Entropy
There are many, many, many worlds branching out at each moment you become aware of your environment and then make a choice ― Kevin Michel, Moving Through Parallel Worlds To Achieve Your Dreams


08 April 2015

Like a novel by Borges.

The main theme of the book Programming the Universe is that every physical system can record and process information. Understanding how the computing Universe works, is the way to understand why the universe is complex.

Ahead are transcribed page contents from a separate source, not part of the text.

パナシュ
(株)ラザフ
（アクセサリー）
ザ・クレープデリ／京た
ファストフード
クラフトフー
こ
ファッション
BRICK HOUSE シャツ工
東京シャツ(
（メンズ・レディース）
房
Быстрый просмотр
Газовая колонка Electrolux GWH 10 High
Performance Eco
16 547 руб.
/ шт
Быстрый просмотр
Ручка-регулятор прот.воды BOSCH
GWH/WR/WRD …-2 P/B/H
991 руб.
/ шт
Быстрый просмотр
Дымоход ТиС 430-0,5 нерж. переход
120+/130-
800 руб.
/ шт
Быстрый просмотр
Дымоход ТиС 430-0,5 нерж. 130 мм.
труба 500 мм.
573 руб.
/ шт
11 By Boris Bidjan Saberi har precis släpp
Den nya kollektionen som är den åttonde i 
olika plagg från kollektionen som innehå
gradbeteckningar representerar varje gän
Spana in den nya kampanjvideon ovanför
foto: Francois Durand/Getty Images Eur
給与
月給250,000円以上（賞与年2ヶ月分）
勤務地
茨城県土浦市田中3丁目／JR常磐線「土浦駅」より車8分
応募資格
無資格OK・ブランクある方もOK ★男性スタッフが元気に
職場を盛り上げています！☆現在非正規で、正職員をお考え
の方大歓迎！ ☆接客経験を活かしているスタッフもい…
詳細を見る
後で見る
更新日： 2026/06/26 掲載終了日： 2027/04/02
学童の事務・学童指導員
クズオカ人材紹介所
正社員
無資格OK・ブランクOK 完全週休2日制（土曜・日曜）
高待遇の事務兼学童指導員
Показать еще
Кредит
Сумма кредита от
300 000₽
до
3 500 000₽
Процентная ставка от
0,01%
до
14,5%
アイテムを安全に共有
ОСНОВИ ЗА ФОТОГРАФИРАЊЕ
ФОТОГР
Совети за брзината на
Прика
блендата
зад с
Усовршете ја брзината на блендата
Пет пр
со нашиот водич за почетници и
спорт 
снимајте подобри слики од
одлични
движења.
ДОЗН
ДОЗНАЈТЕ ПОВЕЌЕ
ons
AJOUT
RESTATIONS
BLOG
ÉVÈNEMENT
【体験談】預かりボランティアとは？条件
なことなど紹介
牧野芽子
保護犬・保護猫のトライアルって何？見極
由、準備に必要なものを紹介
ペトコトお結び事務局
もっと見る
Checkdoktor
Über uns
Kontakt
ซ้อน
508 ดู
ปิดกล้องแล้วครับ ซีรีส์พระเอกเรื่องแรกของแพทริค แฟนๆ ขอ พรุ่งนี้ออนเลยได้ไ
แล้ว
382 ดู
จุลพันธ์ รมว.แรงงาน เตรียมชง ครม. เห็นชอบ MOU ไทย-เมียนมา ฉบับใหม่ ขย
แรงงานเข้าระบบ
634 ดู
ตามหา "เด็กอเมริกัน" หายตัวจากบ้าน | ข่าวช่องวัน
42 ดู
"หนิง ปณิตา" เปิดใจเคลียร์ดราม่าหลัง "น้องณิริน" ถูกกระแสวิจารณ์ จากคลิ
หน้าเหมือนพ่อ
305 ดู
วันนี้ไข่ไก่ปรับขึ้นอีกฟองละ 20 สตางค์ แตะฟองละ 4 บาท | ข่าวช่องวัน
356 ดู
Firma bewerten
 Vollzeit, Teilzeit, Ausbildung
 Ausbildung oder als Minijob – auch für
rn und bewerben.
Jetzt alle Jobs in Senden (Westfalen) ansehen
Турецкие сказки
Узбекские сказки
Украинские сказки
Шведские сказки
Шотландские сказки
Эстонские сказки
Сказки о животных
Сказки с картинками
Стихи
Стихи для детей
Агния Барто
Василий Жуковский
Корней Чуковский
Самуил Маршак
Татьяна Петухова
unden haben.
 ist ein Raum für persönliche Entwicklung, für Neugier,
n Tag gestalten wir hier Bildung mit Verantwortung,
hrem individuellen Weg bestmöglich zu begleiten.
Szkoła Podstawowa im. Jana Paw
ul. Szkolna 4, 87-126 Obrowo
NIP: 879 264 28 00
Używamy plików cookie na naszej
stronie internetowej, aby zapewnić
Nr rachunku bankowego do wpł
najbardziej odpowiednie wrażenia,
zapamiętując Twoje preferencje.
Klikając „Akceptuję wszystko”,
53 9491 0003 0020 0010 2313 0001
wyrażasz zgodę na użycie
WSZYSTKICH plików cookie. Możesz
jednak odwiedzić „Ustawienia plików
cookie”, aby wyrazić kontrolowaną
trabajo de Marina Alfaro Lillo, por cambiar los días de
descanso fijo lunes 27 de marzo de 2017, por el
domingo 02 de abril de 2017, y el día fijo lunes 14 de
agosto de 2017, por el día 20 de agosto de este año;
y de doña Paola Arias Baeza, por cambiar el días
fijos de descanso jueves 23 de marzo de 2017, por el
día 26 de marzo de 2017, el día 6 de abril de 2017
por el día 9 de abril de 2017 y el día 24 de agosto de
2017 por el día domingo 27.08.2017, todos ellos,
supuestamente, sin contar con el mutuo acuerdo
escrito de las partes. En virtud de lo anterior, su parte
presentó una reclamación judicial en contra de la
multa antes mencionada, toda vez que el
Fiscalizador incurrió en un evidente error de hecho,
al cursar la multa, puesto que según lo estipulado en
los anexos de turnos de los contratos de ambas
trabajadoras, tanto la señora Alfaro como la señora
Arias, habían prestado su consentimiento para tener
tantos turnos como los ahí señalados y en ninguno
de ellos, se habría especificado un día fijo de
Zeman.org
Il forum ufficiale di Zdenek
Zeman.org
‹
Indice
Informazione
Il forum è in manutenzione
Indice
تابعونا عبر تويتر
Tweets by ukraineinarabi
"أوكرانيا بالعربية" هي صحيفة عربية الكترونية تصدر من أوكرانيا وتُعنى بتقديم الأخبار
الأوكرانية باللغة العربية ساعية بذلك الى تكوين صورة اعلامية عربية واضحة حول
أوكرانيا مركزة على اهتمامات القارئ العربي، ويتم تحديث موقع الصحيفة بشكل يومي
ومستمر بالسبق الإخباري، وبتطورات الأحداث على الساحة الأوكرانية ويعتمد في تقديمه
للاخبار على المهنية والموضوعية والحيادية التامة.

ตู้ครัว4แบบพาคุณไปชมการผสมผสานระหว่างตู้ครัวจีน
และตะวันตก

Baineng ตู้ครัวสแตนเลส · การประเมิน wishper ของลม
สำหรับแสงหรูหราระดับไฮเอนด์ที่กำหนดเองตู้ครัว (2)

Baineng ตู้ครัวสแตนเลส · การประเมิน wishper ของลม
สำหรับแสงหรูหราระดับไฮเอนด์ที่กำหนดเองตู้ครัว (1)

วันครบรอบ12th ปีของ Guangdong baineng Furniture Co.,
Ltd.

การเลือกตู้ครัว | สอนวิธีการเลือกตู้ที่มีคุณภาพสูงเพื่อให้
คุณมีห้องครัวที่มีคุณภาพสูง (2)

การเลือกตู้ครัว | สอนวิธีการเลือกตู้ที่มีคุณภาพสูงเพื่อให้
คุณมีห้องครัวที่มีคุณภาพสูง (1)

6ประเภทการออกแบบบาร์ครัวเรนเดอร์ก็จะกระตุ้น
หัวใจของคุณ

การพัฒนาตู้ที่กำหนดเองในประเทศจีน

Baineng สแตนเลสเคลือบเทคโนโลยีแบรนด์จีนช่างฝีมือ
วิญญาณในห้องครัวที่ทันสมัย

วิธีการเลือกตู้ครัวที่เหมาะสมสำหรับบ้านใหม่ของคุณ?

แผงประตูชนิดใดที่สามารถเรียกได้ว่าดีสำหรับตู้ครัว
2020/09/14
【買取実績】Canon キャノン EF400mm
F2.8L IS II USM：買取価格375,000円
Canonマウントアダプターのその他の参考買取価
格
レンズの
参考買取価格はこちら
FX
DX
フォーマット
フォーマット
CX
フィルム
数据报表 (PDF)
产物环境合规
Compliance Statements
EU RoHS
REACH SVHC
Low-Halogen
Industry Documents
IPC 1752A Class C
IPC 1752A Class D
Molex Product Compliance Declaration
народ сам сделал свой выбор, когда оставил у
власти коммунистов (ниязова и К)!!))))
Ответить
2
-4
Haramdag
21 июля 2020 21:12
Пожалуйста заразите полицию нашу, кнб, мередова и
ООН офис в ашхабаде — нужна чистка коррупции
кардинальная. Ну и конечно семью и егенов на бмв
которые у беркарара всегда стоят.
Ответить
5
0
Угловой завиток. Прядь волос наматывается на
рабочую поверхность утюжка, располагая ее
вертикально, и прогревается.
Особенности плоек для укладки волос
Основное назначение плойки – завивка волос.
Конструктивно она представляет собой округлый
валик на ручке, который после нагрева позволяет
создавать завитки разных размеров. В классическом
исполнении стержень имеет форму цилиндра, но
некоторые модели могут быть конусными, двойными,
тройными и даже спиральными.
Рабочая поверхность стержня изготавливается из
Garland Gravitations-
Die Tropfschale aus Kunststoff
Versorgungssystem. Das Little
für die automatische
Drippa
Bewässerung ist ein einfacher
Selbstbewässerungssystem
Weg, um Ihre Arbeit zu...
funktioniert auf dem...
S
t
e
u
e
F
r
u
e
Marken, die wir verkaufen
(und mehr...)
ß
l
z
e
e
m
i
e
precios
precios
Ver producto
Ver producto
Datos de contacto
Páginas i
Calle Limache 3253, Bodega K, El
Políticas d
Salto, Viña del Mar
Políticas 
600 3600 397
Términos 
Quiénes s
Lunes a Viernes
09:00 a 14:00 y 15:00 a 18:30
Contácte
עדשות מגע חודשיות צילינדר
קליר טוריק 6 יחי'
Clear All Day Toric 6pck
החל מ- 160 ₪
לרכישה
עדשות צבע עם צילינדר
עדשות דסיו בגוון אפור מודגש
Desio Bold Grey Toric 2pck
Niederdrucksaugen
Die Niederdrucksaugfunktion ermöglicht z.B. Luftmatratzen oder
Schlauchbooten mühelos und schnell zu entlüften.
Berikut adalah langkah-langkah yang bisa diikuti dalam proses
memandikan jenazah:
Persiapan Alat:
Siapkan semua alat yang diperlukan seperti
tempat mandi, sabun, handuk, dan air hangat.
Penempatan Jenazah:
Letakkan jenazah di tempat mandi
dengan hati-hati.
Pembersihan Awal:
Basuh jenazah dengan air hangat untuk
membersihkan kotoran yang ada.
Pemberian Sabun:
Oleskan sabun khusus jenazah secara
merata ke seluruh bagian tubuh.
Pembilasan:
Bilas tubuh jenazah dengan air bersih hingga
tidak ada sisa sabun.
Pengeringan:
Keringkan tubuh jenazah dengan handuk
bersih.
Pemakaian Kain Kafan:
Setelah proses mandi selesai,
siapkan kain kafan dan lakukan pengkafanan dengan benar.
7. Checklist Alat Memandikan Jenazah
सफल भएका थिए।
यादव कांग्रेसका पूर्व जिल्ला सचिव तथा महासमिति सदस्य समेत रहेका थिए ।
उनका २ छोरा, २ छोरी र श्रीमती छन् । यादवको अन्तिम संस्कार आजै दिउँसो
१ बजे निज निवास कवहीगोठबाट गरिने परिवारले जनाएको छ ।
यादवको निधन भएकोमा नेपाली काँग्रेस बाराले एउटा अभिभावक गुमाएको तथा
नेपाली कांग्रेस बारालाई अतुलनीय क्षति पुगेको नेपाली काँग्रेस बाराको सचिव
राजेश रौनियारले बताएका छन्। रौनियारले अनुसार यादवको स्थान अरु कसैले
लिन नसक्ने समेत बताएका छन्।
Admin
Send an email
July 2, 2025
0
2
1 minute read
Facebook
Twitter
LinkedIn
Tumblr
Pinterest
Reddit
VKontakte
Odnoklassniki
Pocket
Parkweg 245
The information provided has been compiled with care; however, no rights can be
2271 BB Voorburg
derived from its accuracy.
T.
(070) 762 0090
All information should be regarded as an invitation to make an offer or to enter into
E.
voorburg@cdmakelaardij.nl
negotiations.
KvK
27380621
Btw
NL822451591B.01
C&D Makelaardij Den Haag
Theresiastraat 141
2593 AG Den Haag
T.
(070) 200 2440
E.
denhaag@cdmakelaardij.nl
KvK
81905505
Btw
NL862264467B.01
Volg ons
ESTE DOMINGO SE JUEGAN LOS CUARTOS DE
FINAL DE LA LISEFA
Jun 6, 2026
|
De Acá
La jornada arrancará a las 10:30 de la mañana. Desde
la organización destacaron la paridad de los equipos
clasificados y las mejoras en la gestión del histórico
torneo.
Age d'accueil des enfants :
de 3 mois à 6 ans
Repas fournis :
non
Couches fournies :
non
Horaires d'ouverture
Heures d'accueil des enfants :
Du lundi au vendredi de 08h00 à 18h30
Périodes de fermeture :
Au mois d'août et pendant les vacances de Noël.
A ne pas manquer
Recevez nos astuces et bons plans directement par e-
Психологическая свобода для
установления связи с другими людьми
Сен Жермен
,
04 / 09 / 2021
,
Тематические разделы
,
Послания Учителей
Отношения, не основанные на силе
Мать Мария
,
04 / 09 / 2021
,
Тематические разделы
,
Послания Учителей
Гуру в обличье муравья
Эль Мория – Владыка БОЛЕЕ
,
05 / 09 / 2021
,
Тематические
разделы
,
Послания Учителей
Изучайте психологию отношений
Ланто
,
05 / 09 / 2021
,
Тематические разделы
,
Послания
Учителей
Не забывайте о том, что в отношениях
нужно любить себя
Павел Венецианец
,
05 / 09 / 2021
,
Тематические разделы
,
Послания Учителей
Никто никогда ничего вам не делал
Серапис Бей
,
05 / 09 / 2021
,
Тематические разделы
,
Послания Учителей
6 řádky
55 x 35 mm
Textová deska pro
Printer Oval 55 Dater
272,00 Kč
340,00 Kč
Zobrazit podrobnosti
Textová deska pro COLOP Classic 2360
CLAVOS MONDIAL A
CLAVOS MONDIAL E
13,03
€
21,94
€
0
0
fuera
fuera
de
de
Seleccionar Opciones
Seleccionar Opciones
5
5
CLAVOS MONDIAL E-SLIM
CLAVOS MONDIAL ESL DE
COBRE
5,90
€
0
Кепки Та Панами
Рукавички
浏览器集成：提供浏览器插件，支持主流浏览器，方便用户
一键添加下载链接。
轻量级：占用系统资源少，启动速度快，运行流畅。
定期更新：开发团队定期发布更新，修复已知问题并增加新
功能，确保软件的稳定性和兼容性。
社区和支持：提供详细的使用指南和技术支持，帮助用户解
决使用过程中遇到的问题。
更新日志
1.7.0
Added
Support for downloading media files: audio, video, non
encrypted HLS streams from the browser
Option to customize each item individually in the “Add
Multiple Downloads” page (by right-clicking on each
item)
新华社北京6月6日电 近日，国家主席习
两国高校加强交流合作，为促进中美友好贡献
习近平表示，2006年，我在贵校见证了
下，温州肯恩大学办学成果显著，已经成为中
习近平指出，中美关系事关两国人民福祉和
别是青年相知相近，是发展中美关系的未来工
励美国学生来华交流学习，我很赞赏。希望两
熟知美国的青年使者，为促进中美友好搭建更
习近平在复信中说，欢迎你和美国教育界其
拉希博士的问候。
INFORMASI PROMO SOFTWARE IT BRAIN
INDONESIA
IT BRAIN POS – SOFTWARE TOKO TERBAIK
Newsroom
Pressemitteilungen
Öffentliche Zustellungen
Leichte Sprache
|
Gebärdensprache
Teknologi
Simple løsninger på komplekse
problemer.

In the previous post, I made a short mention about Thermodynamics and the physical concept of entropy:

  • Thermodynamics: the study of heat and work

  • Entropy: a measure of disorder present in a physical system. A measure of the information recorded by each atom that constitutes the matter

  • First Law of Thermodynamics: it’s about energy. The law states that energy is preserved when the mechanical energy is converted into heat

  • Second Law of Thermodynamics: it is about information and how it is processed at a microscopic scale. The law states that the entropy (which is a measure of information) never decreases

From a computational point of view, we can say that every physical system is composed of bits which belong to two different categories:

  1. invisible information (entropy), to which we have no access

  2. visible information (free energy), to which we have access

The number of bits never decreases.

Entropy The word entropy (from the ancient greek ἐν en, in, and τροπή Trope, transformation) is a quantity which is interpreted as a measure of disorder. The entropy of a system is the amount of heat that can not be converted into mechanical energy. This definition was given by Rudolf Clausius in 1865. In the late nineteenth century, the founders of statistical mechanics Maxwell, Boltzmann and Gibbs realized that the entropy can be seen as a form of energy. Entropy is a measure of the number of bits of information not available recorded from atoms and molecules that make up the world. This tells us that the laws of nature preserve the information, since the bits are not destroyed. Atoms, molecules, and any other physical system in finite volume and finite energy have a finite amount of information, and then a finite number of bits.

###What information has to do with atoms?

To understand this, consider the atomic hypothesis. The ancient Greeks postulated that all matter was composed of atoms (atom means indivisible). The atomic hypothesis was based on a fundamental assumption: the refusal of infinity.

It is interesting to provide a definition of the temperature in terms of energy and entropy. The oscillation of the atoms is associated to entropy; faster oscillation require higher entropy. The temperature is a trade off between information and energy; atoms at high temperatures require more energy to record a bit. The temperature is therefore energy per bit.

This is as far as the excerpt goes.